YOUR TASK: With nothing added or dropped, output every record below exactly.

Stored entries
************
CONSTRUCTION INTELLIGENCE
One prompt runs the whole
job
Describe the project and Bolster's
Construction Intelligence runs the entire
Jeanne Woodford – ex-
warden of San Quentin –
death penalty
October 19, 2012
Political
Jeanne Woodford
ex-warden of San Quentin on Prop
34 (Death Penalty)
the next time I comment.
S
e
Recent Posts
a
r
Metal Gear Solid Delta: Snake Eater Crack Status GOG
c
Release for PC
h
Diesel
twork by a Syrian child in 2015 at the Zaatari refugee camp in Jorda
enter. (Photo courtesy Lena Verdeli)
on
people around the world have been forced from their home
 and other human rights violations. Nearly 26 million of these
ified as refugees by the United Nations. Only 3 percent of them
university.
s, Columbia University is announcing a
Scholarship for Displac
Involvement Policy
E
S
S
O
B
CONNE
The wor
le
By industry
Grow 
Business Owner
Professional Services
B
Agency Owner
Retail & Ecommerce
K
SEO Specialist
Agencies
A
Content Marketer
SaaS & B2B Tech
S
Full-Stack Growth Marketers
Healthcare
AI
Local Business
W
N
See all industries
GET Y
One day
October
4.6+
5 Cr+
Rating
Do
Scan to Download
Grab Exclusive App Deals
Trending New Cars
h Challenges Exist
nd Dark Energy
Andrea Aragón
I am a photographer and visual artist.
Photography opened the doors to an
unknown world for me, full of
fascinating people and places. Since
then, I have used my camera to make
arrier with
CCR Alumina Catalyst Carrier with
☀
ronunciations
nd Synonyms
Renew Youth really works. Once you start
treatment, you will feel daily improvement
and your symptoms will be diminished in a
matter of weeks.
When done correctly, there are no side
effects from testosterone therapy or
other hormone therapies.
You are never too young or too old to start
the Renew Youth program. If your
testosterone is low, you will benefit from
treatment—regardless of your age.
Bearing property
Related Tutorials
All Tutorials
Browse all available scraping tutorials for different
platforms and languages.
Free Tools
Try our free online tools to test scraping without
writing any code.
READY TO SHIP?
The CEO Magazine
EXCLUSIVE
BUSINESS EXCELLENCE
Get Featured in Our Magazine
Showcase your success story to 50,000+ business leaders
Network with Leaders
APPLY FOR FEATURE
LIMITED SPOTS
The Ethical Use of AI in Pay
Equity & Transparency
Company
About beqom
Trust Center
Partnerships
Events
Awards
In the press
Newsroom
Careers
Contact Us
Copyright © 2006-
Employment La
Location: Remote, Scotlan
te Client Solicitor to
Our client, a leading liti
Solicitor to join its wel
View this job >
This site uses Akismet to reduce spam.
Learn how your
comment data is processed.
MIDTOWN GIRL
************
REPLY TO THE TASK:
CONSTRUCTION INTELLIGENCE
One prompt runs the whole
job
Describe the project and Bolster's
Construction Intelligence runs the entire
Jeanne Woodford – ex-
warden of San Quentin –
death penalty
October 19, 2012
Political
Jeanne Woodford
ex-warden of San Quentin on Prop
34 (Death Penalty)
the next time I comment.
S
e
Recent Posts
a
r
Metal Gear Solid Delta: Snake Eater Crack Status GOG
c
Release for PC
h
Diesel
twork by a Syrian child in 2015 at the Zaatari refugee camp in Jorda
enter. (Photo courtesy Lena Verdeli)
on
people around the world have been forced from their home
 and other human rights violations. Nearly 26 million of these
ified as refugees by the United Nations. Only 3 percent of them
university.
s, Columbia University is announcing a
Scholarship for Displac
Involvement Policy
E
S
S
O
B
CONNE
The wor
le
By industry
Grow 
Business Owner
Professional Services
B
Agency Owner
Retail & Ecommerce
K
SEO Specialist
Agencies
A
Content Marketer
SaaS & B2B Tech
S
Full-Stack Growth Marketers
Healthcare
AI
Local Business
W
N
See all industries
GET Y
One day
October
4.6+
5 Cr+
Rating
Do
Scan to Download
Grab Exclusive App Deals
Trending New Cars
h Challenges Exist
nd Dark Energy
Andrea Aragón
I am a photographer and visual artist.
Photography opened the doors to an
unknown world for me, full of
fascinating people and places. Since
then, I have used my camera to make
arrier with
CCR Alumina Catalyst Carrier with
☀
ronunciations
nd Synonyms
Renew Youth really works. Once you start
treatment, you will feel daily improvement
and your symptoms will be diminished in a
matter of weeks.
When done correctly, there are no side
effects from testosterone therapy or
other hormone therapies.
You are never too young or too old to start
the Renew Youth program. If your
testosterone is low, you will benefit from
treatment—regardless of your age.
Bearing property
Related Tutorials
All Tutorials
Browse all available scraping tutorials for different
platforms and languages.
Free Tools
Try our free online tools to test scraping without
writing any code.
READY TO SHIP?
The CEO Magazine
EXCLUSIVE
BUSINESS EXCELLENCE
Get Featured in Our Magazine
Showcase your success story to 50,000+ business leaders
Network with Leaders
APPLY FOR FEATURE
LIMITED SPOTS
The Ethical Use of AI in Pay
Equity & Transparency
Company
About beqom
Trust Center
Partnerships
Events
Awards
In the press
Newsroom
Careers
Contact Us
Copyright © 2006-
Employment La
Location: Remote, Scotlan
te Client Solicitor to
Our client, a leading liti
Solicitor to join its wel
View this job >
This site uses Akismet to reduce spam.
Learn how your
comment data is processed.
MIDTOWN GIRL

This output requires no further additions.